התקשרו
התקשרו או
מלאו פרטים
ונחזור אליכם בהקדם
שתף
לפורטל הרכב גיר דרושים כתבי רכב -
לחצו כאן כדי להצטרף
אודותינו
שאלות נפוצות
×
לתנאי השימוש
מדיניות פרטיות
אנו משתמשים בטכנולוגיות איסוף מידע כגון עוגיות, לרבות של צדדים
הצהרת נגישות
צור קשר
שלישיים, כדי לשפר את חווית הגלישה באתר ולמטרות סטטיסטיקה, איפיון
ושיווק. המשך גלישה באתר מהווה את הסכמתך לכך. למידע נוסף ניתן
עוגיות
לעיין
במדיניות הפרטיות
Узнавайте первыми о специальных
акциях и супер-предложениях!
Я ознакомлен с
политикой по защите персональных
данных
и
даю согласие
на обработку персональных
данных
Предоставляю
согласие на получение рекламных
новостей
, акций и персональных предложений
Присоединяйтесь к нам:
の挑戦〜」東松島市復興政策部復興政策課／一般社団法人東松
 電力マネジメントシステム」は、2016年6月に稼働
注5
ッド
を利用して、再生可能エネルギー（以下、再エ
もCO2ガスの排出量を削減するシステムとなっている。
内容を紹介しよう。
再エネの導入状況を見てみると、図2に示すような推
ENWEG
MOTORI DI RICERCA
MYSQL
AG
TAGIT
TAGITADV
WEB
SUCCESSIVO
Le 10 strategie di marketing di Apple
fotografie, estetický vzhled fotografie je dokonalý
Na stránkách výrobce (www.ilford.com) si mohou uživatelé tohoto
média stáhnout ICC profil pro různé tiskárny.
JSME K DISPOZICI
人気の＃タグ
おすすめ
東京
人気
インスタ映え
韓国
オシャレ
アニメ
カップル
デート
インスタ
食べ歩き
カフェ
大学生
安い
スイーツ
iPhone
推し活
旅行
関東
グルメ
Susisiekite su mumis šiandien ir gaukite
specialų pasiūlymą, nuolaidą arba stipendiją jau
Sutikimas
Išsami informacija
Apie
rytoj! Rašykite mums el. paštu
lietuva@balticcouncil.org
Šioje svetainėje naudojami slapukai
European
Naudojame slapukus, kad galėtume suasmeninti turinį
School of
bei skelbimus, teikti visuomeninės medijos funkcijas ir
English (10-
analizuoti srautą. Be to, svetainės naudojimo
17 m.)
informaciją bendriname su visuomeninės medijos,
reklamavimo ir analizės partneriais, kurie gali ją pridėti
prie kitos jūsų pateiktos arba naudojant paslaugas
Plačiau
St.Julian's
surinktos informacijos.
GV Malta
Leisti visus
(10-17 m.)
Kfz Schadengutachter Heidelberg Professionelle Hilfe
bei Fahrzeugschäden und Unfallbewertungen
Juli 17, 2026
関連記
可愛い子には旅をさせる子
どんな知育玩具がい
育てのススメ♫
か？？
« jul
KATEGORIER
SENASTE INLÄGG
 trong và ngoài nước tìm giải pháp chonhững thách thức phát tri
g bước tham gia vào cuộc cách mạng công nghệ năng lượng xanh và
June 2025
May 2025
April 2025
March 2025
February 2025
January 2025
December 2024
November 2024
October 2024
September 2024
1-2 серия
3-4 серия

********

Copy out the lines starting at the one containing "informaciją bendriname su" and ending with the last line of the entries. Include nothing else.

informaciją bendriname su visuomeninės medijos,
reklamavimo ir analizės partneriais, kurie gali ją pridėti
prie kitos jūsų pateiktos arba naudojant paslaugas
Plačiau
St.Julian's
surinktos informacijos.
GV Malta
Leisti visus
(10-17 m.)
Kfz Schadengutachter Heidelberg Professionelle Hilfe
bei Fahrzeugschäden und Unfallbewertungen
Juli 17, 2026
関連記
可愛い子には旅をさせる子
どんな知育玩具がい
育てのススメ♫
か？？
« jul
KATEGORIER
SENASTE INLÄGG
 trong và ngoài nước tìm giải pháp chonhững thách thức phát tri
g bước tham gia vào cuộc cách mạng công nghệ năng lượng xanh và
June 2025
May 2025
April 2025
March 2025
February 2025
January 2025
December 2024
November 2024
October 2024
September 2024
1-2 серия
3-4 серия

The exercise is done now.